→ RECORDS TO USE:

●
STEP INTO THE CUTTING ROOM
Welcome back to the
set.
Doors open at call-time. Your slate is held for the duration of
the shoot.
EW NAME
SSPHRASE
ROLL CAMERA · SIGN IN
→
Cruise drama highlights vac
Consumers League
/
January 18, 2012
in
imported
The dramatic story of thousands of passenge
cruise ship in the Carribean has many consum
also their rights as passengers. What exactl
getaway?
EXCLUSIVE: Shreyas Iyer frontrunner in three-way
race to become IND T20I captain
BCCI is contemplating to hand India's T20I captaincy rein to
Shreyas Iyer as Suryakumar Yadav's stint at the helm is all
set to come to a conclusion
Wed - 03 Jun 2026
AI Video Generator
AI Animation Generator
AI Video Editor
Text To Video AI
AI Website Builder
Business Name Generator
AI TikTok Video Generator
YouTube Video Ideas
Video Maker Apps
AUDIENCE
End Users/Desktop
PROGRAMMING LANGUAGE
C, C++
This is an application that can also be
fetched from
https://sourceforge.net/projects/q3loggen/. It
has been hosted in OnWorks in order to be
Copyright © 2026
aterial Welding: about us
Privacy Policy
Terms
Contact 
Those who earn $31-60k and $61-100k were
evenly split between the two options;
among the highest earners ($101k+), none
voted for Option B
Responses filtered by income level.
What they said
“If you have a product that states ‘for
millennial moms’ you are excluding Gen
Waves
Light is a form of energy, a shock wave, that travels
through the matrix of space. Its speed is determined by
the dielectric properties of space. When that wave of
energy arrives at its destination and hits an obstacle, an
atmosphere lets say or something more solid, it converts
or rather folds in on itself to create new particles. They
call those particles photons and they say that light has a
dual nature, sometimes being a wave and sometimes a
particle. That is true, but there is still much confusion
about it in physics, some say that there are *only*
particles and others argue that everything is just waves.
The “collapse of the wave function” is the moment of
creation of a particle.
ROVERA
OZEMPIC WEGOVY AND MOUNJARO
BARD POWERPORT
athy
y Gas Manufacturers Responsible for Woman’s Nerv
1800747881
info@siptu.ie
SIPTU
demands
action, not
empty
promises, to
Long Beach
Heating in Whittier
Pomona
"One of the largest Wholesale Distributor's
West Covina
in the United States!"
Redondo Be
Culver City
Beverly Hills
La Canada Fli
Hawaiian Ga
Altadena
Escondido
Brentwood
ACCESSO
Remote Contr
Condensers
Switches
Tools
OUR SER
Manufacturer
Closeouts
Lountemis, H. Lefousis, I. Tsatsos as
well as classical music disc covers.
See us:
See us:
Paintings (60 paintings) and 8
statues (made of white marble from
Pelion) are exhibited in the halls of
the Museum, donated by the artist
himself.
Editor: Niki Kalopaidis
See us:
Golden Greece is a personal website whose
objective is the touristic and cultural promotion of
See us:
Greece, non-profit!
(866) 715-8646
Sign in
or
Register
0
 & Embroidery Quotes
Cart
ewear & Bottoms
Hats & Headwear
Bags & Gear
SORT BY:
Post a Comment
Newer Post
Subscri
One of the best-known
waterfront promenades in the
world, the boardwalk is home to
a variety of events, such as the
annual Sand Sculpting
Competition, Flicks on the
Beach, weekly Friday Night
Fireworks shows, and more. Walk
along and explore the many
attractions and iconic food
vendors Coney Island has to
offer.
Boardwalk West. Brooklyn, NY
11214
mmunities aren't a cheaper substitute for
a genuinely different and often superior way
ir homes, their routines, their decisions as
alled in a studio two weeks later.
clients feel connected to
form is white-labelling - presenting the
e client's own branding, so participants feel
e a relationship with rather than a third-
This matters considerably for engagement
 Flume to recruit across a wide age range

...

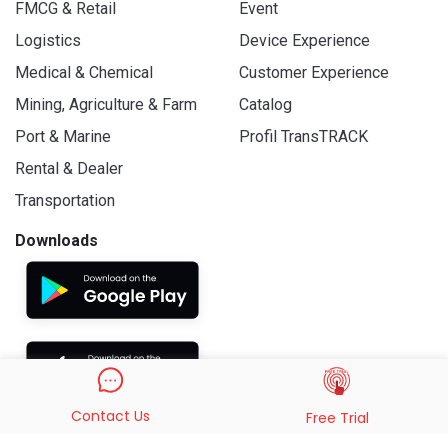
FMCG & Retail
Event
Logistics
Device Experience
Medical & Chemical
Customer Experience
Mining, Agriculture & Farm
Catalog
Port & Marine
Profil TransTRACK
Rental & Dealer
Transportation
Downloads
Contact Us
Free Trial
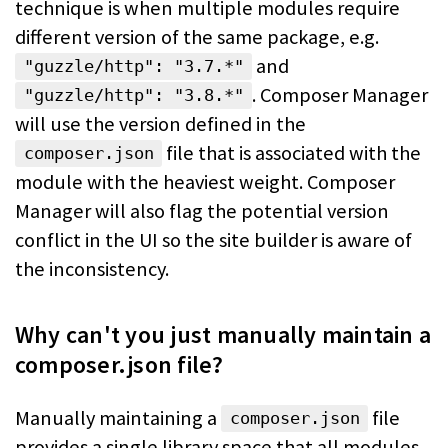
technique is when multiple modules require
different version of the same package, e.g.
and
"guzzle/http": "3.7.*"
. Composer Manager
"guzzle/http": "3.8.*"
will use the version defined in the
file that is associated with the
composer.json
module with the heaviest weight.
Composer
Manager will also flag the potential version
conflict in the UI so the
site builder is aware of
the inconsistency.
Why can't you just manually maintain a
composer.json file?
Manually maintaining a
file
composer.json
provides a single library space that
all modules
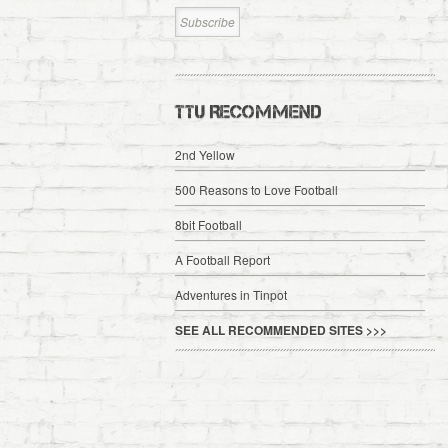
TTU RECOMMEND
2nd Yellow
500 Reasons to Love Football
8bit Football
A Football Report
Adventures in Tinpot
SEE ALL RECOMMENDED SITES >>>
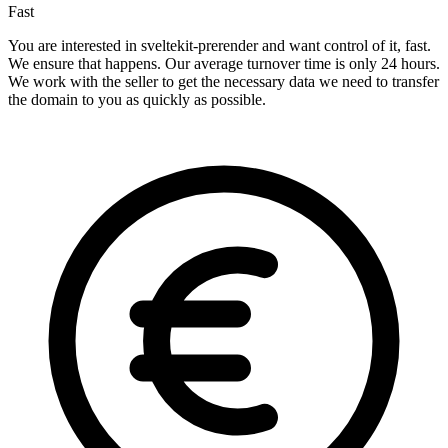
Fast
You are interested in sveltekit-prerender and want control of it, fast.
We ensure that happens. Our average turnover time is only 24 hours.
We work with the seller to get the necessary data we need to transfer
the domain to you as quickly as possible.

→ WHAT THE EXERCISE ASKS:
Take the stretch of lines above from the one containing "PROGRAMMING LANGUAGE" through the one containing "What they said" and repeat it exactly, adding no other line.

→ YOUR RESPONSE:
PROGRAMMING LANGUAGE
C, C++
This is an application that can also be
fetched from
https://sourceforge.net/projects/q3loggen/. It
has been hosted in OnWorks in order to be
Copyright © 2026
aterial Welding: about us
Privacy Policy
Terms
Contact 
Those who earn $31-60k and $61-100k were
evenly split between the two options;
among the highest earners ($101k+), none
voted for Option B
Responses filtered by income level.
What they said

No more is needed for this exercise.